INSTRUCTIONS FOR THE TASK -
If a line of the data below contains the string "wxml", copy it into your answer.

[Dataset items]
● ● ●
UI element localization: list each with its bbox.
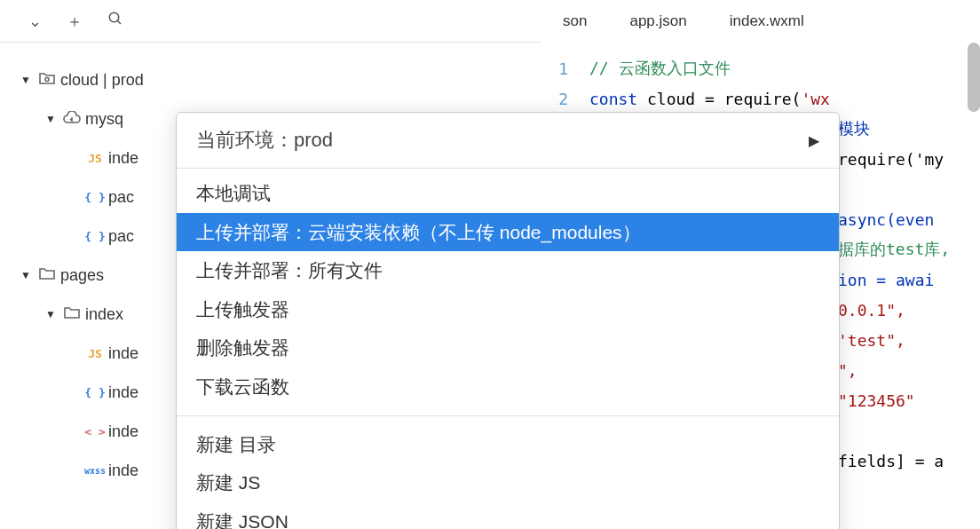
wxss-icon: wxss <box>82 466 108 476</box>
tree-label: cloud | prod <box>60 71 144 90</box>
menu-item[interactable]: 删除触发器 <box>177 328 839 367</box>
tree-label: mysq <box>85 110 123 129</box>
svg-point-0 <box>109 12 119 22</box>
tree-label: pac <box>108 227 134 246</box>
tree-label: inde <box>108 149 138 168</box>
menu-header-env[interactable]: 当前环境：prod ▶ <box>177 113 839 169</box>
js-icon: JS <box>82 347 108 360</box>
menu-divider <box>177 415 839 416</box>
menu-item[interactable]: 上传并部署：所有文件 <box>177 251 839 290</box>
code-text: ", <box>838 361 858 380</box>
line-number: 1 <box>536 59 589 78</box>
menu-item[interactable]: 新建 JS <box>177 463 839 502</box>
folder-icon <box>34 266 60 284</box>
cloud-icon <box>59 110 85 129</box>
chevron-down-icon: ▼ <box>43 113 59 125</box>
menu-item[interactable]: 下载云函数 <box>177 367 839 407</box>
code-text: async(even <box>838 210 934 229</box>
tree-label: inde <box>108 344 138 363</box>
tree-label: inde <box>108 462 138 480</box>
tab-json[interactable]: son <box>541 0 608 43</box>
code-text: fields] = a <box>838 452 944 470</box>
search-icon[interactable] <box>107 11 123 31</box>
tree-label: pac <box>108 188 134 207</box>
tree-label: inde <box>108 383 138 402</box>
menu-header-label: 当前环境：prod <box>196 127 333 154</box>
tab-app-json[interactable]: app.json <box>608 0 707 43</box>
menu-item[interactable]: 本地调试 <box>177 174 839 213</box>
cloud-folder-icon <box>34 71 60 89</box>
menu-item[interactable]: 新建 目录 <box>177 425 839 464</box>
code-text: const cloud = require('wx <box>589 90 830 108</box>
json-icon: { } <box>82 230 108 243</box>
svg-line-1 <box>117 20 121 24</box>
code-text: 'test", <box>838 331 905 350</box>
code-text: 模块 <box>838 118 870 139</box>
tree-label: inde <box>108 422 138 441</box>
code-text: // 云函数入口文件 <box>589 58 731 79</box>
menu-item[interactable]: 新建 JSON <box>177 502 839 529</box>
code-text: require('my <box>838 150 944 169</box>
context-menu: 当前环境：prod ▶ 本地调试上传并部署：云端安装依赖（不上传 node_mo… <box>176 112 840 529</box>
tree-label: pages <box>60 266 104 285</box>
folder-icon <box>59 305 85 323</box>
html-icon: < > <box>82 425 108 438</box>
svg-point-4 <box>45 78 49 82</box>
line-number: 2 <box>536 90 589 108</box>
chevron-down-icon: ▼ <box>18 269 34 281</box>
chevron-down-icon: ▼ <box>43 308 59 320</box>
code-text: "123456" <box>838 391 915 410</box>
dropdown-icon[interactable]: ⌄ <box>28 12 42 31</box>
chevron-right-icon: ▶ <box>809 132 819 149</box>
code-text: 0.0.1", <box>838 301 905 320</box>
js-icon: JS <box>82 152 108 165</box>
code-text: ion = awai <box>838 271 934 289</box>
code-line: 1 // 云函数入口文件 <box>536 53 980 83</box>
json-icon: { } <box>82 191 108 204</box>
code-line: 2 const cloud = require('wx <box>536 83 980 114</box>
tab-index-wxml[interactable]: index.wxml <box>708 0 826 43</box>
sidebar-scrollbar[interactable] <box>968 43 980 112</box>
add-icon[interactable]: ＋ <box>67 11 83 32</box>
menu-item[interactable]: 上传触发器 <box>177 290 839 329</box>
chevron-down-icon: ▼ <box>18 74 34 86</box>
code-text: 据库的test库, <box>838 239 950 260</box>
json-icon: { } <box>82 386 108 399</box>
menu-item[interactable]: 上传并部署：云端安装依赖（不上传 node_modules） <box>177 213 839 252</box>
tree-root-cloud[interactable]: ▼ cloud | prod <box>0 60 536 99</box>
editor-tabs: son app.json index.wxml <box>541 0 980 43</box>
tree-label: index <box>85 305 123 324</box>
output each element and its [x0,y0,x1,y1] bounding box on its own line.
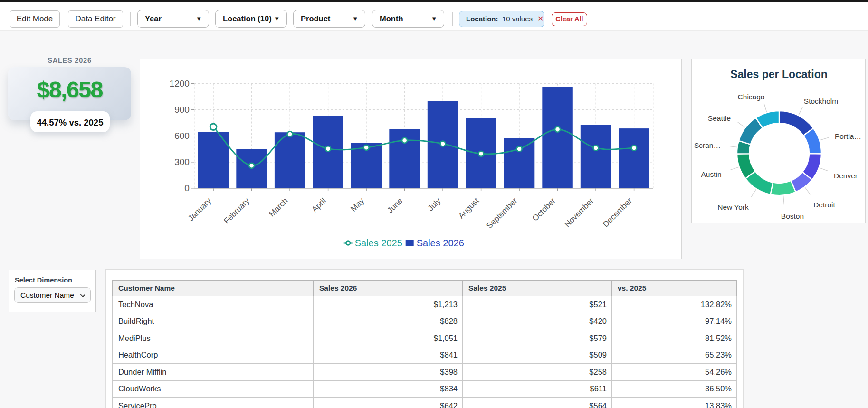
svg-text:Detroit: Detroit [813,201,835,209]
svg-text:Seattle: Seattle [708,114,731,122]
svg-text:300: 300 [174,157,190,167]
svg-text:New York: New York [717,203,749,211]
svg-text:Sales 2025: Sales 2025 [355,238,402,248]
svg-text:0: 0 [184,183,190,193]
svg-text:March: March [267,196,290,219]
svg-text:Sales 2026: Sales 2026 [417,238,464,248]
svg-text:August: August [457,196,481,221]
svg-text:900: 900 [174,105,190,115]
svg-text:Stockholm: Stockholm [804,97,838,105]
svg-text:January: January [186,196,213,223]
svg-text:Austin: Austin [701,170,721,178]
svg-text:Boston: Boston [781,212,804,220]
svg-text:February: February [222,196,251,225]
svg-text:April: April [310,196,327,214]
svg-text:July: July [426,196,443,213]
svg-text:Chicago: Chicago [738,93,765,101]
svg-text:Denver: Denver [834,172,858,180]
svg-text:Portla…: Portla… [835,132,861,140]
svg-text:June: June [385,196,404,215]
svg-text:November: November [563,196,596,229]
svg-text:1200: 1200 [170,78,190,88]
svg-text:Scran…: Scran… [694,141,721,149]
svg-text:600: 600 [174,131,190,141]
svg-text:September: September [485,196,519,230]
svg-text:May: May [349,196,366,213]
svg-text:October: October [531,196,557,223]
svg-text:December: December [601,196,634,229]
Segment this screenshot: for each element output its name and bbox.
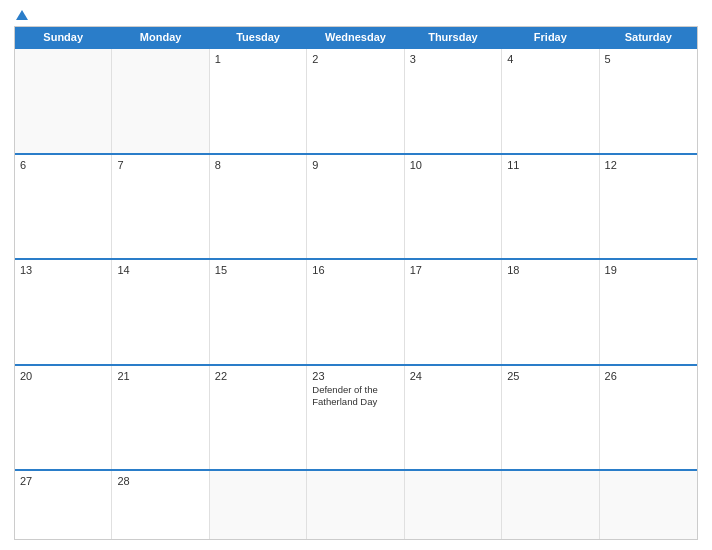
● ● ●
ANSWER BOX -
tab-index-wxml[interactable]: index.wxml <box>708 0 826 43</box>
editor-tabs: son app.json index.wxml <box>541 0 980 43</box>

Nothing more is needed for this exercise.